1.3 The Case for Domain-Specific Hardware
Domain-specific hardware can be designed to be the best implementation for specific functions. An example of successful domain-specific hardware is the graphic processor unit (GPU).
GPUs were born to support advanced graphics interfaces by covering a well-defined domain of computing—matrix algebra—which is applicable to other workloads such as artificial intelligence (AI) and machine learning (ML). The combination of a domain-specific architecture with a domain-specific language (for example, CUDA and its libraries) led to rapid innovation.
Another important measure that is often overlooked is power per packet. Today’s cloud services are targeted at 100 Gbps, which for a reasonable packet size is equivalent to 25 Mpps. An acceptable power budget is 25 watts, which equates to 1 microwatt per packet per second. To achieve this minuscule amount of power usage, selecting the most appropriate hardware architecture is essential. For example, Field-Programmable Gate Arrays (FPGAs) have good programmability but cannot meet this stringent power requirement. You might wonder what the big deal is between 25 watts and 100 watts per server. On an average installation of 24 to 40 servers per rack, it means saving 1.8 to 3.0 kilowatts of power per rack. To give you an example, 3 kilowatts is the peak consumption of a single-family home in Europe.

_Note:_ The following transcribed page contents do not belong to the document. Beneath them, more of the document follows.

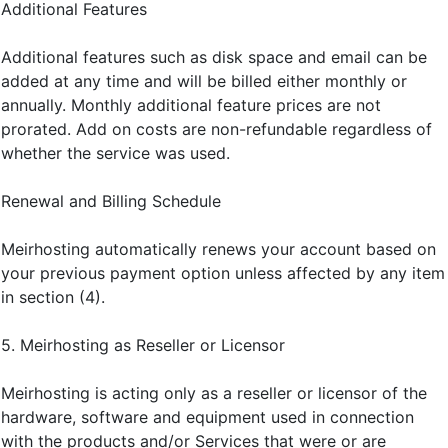
Additional Features
Additional features such as disk space and email can be
added at any time and will be billed either monthly or
annually. Monthly additional feature prices are not
prorated. Add on costs are non-refundable regardless of
whether the service was used.
Renewal and Billing Schedule
Meirhosting automatically renews your account based on
your previous payment option unless affected by any item
in section (4).
5. Meirhosting as Reseller or Licensor
Meirhosting is acting only as a reseller or licensor of the
hardware, software and equipment used in connection
with the products and/or Services that were or are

When dealing with features such as encryption (both symmetric and asymmetric) and compression, dedicated hardware structures explicitly designed to solve these issues have much higher throughput and consume far less power than general-purpose processors.

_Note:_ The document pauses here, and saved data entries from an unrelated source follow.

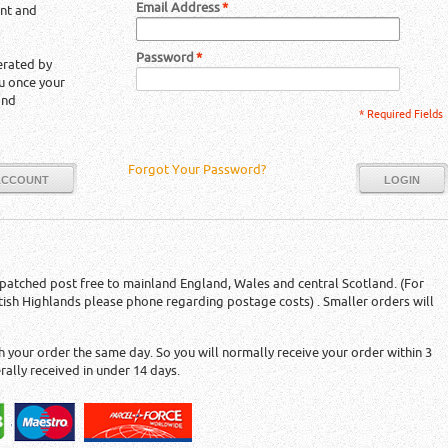
Email Address
*
unt and
Password
*
erated by
ou once your
and
* Required Fields
Forgot Your Password?
ACCOUNT
LOGIN
patched post free to mainland England, Wales and central Scotland. (For
tish Highlands please phone regarding postage costs) . Smaller orders will
 your order the same day. So you will normally receive your order within 3
rally received in under 14 days.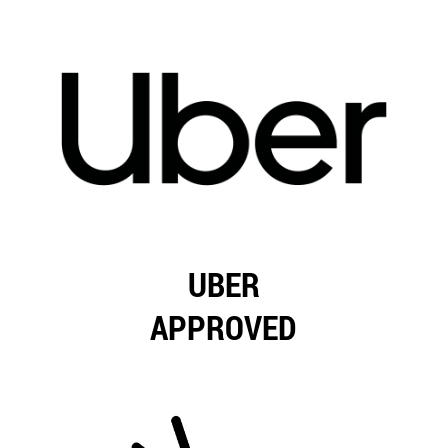
UBER
APPROVED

This book should prove to the reader that a properly architected domain-specific hardware platform, programmable through a domain-specific language (DSL), combined with hardware offload for compression and encryption, is the best implementation for a DSN.
Although hardware is an essential aspect of a distributed services platform, a distributed services platform also uses a considerable amount of software.

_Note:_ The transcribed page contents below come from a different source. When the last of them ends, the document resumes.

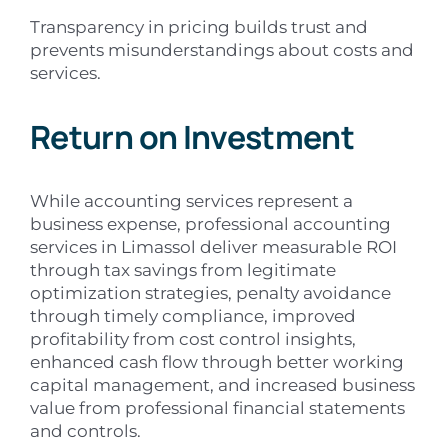
Transparency in pricing builds trust and
prevents misunderstandings about costs and
services.
Return on Investment
While accounting services represent a
business expense, professional accounting
services in Limassol deliver measurable ROI
through tax savings from legitimate
optimization strategies, penalty avoidance
through timely compliance, improved
profitability from cost control insights,
enhanced cash flow through better working
capital management, and increased business
value from professional financial statements
and controls.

The management and control planes are entirely software, and even the data plane must be software defined. The hardware is what provides the performance and lowers latency and jitter when used in conjunction with software. When we compare performance and delays, the differences can be enormous. Leading solutions exist in which the first packet of a flow incurs a 20-millisecond delay and other solutions in which the same packet is processed in 2 microseconds: a difference of four orders of magnitude.